Page images and extracted text:
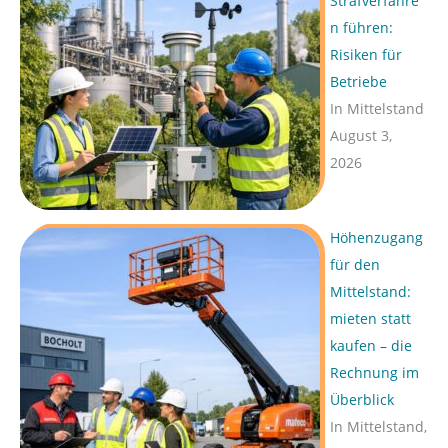
Strafverfahre
n führen:
Risiken für
Betriebe
In Mittelstand
August 3,
2026
Höhenzugang
für den
Mittelstand:
mieten statt
kaufen – die
Rechnung im
Überblick
In Mittelstand,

= What you should do =
Transcribe the entries above verbatim, excluding any image.

= Result of the exercise =
Strafverfahre
n führen:
Risiken für
Betriebe
In Mittelstand
August 3,
2026
Höhenzugang
für den
Mittelstand:
mieten statt
kaufen – die
Rechnung im
Überblick
In Mittelstand,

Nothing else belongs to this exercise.